Avlağa vardığımda havanın aydınlanmasına daha en azından yarım saat vardı. Hava o kadar sakin, deniz o kadar kıpırtısız ve etraf o kadar sessizdi ki, kendimi adeta boşlukta hareket ediyor gibi hissediyordum. Çevrede dolaşan kedilerin ayak sesleri dahi sanki etrafımda bir hayalet geziniyormuşçasına içime derin bir ürperti salıyordu. Kısa süreli tedirginliğin ardından mümkün olduğunca az ses çıkararak takımlarımı hazırlamaya koyuldum. Öncelikle her zaman yaptığım gibi bir kenarda dursun diye sübyeyle yemlediğim takımı at-çek’lerimden etkilenmeyeceği bir bölgeye savurdum. Ben daha arkamı dönüp diğer oltayı hazırlamaya başlamadan yemli oltanın zili çalmaya başladı. Vuruşlar sürekli ancak cansızdı. Bir süre sonra dayanamadım ve oltayı tasmalayıp çekmeye başladım. Oltanın ucunda dirençsiz bir hareketlilik vardı. İlk misafirimiz belli olmuştu. İğneyi midesine kadar indirmiş 40 santimlik bu minik mığrıyı, misinayı iğneye en yakın yerden keserek azat ettim. Oltaya yeni iğne bağlayayım derken günün ilk ışıklarıyla denizde hareketlilik de başlamıştı. Daha fazla vakit kaybetmenin anlamı yoktu. Yemli takımı bir kenara bırakıp at-çeklere başladım. Önce az dalarlı 11-13 cm’lik sert sahteleri, sonra da 3 gramlık jigheadlere monte ettiğim çeşitli silikon sahteleri denedim. 15-20 dakikalık sürede hiçbirinden sonuç alamayınca, son silahım olarak çantamdaki su üstü sahtelerini denemeye başladım.

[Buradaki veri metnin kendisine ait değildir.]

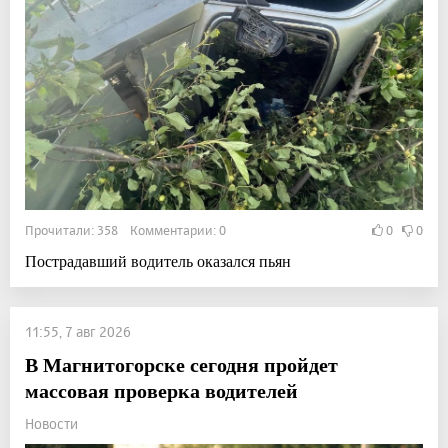
Прочитали: 358 Комментарии: 0
0
0
Пострадавший водитель оказался пьян
11:55, 7 авг 2026
В Магнитогорске сегодня пройдет
массовая проверка водителей
Новости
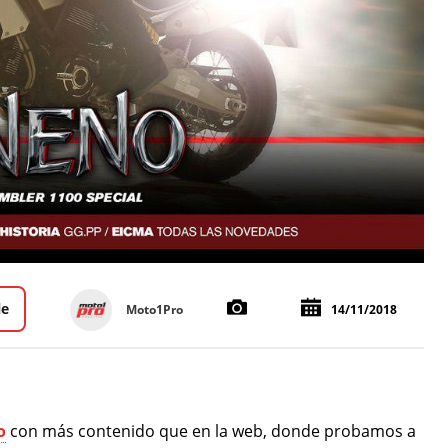
le
Moto1Pro
14/11/2018
o
con más contenido que en la web, donde probamos a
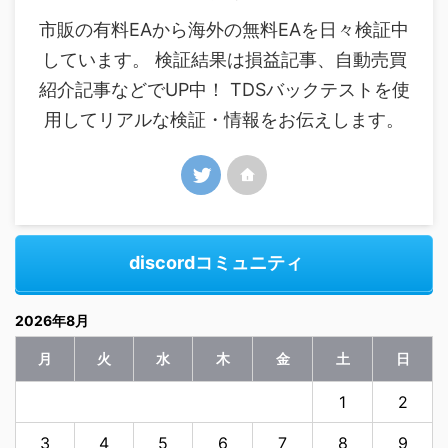
市販の有料EAから海外の無料EAを日々検証中
しています。 検証結果は損益記事、自動売買
紹介記事などでUP中！ TDSバックテストを使
用してリアルな検証・情報をお伝えします。
discordコミュニティ
2026年8月
月
火
水
木
金
土
日
1
2
3
4
5
6
7
8
9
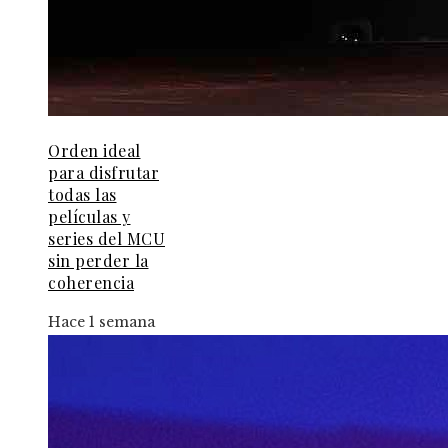
Orden ideal
para disfrutar
todas las
películas y
series del MCU
sin perder la
coherencia
Hace 1 semana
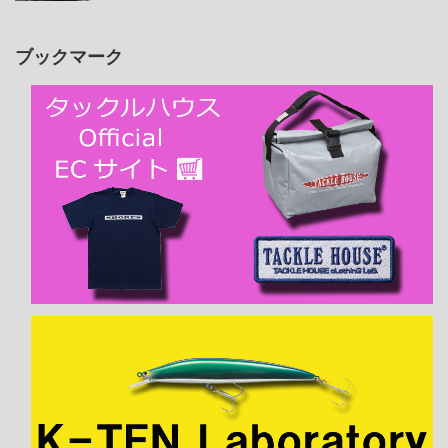
ブックマーク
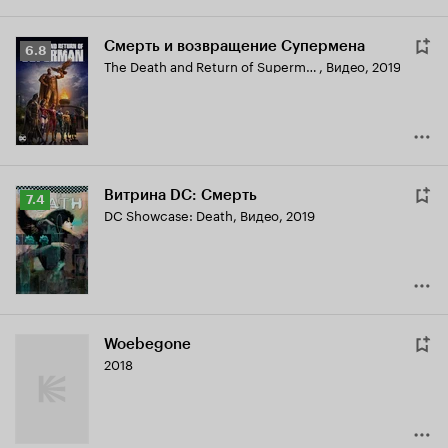
Смерть и возвращение Супермена
Рейтинг
6.8
The Death and Return of Superman
,
Видео, 2019
Кинопоиска
6.8
Витрина DC: Смерть
Рейтинг
7.4
DC Showcase: Death
,
Видео, 2019
Кинопоиска
7.4
Woebegone
2018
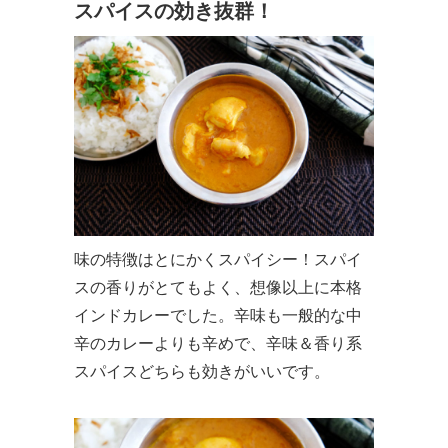
スパイスの効き抜群！
味の特徴はとにかくスパイシー！スパイ
スの香りがとてもよく、想像以上に本格
インドカレーでした。辛味も一般的な中
辛のカレーよりも辛めで、辛味＆香り系
スパイスどちらも効きがいいです。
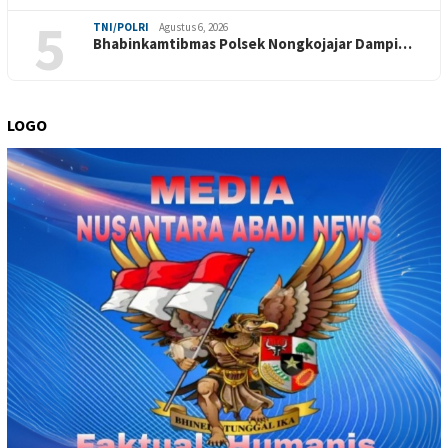
5
TNI/POLRI
Agustus 6, 2026
Bhabinkamtibmas Polsek Nongkojajar Dampi…
LOGO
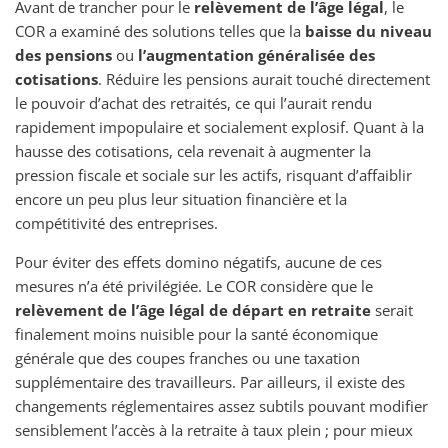
Avant de trancher pour le
relèvement de l’âge légal
, le
COR a examiné des solutions telles que la
baisse du niveau
des pensions
ou
l’augmentation généralisée des
cotisations
. Réduire les pensions aurait touché directement
le pouvoir d’achat des retraités, ce qui l’aurait rendu
rapidement impopulaire et socialement explosif. Quant à la
hausse des cotisations, cela revenait à augmenter la
pression fiscale et sociale sur les actifs, risquant d’affaiblir
encore un peu plus leur situation financière et la
compétitivité des entreprises.
Pour éviter des effets domino négatifs, aucune de ces
mesures n’a été privilégiée. Le COR considère que le
relèvement de l’âge légal de départ en retraite
serait
finalement moins nuisible pour la santé économique
générale que des coupes franches ou une taxation
supplémentaire des travailleurs. Par ailleurs, il existe des
changements réglementaires assez subtils pouvant modifier
sensiblement l’accès à la retraite à taux plein ; pour mieux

Denizin çok karışık olmadığı zamanlarda çoğunlukla 8-9 santimlik su üstü sahteleri tercih ediyorum. Bugüne kadar bu alandaki favori sahtem ise River2Sea markasının Bubble Pen modeliydi. Modeliydi diyorum çünkü hem uzağa erimi, hem de yüzüş aksiyonu bakımından harika işler çıkaran bu sahteyi ne yazık ki River2Sea markası üretimden kaldırdı. Bayilerdeki stokların tükenmesiyle birlikte Bubble Pen’e alternatif olabilecek başka bir sahte arayışına girdim. Ve uzun arayışlarım nihayetinde Bubble Pen’in yokluğunu aratmayacak bir sahte buldum. Savagear markasının Top Prey isimli modeli atış eriminin Bubble Pen’e göre nispeten kısa olması dışında görünüş ve aksiyon olarak levrek avı için güzel bir alternatif sunuyor. Bu modelin özellikle sırtı siyah olanlarının levreğin başlıca yemlerinden ilaryaya benzemesi dikkat çekici. Sahte klasik su üstü WTD hareketinin yanında, biraz sert aksiyonla su seviyesinin hemen altına inerek kefallerin klasik yanlama görüntüsünü de taklit ediyor.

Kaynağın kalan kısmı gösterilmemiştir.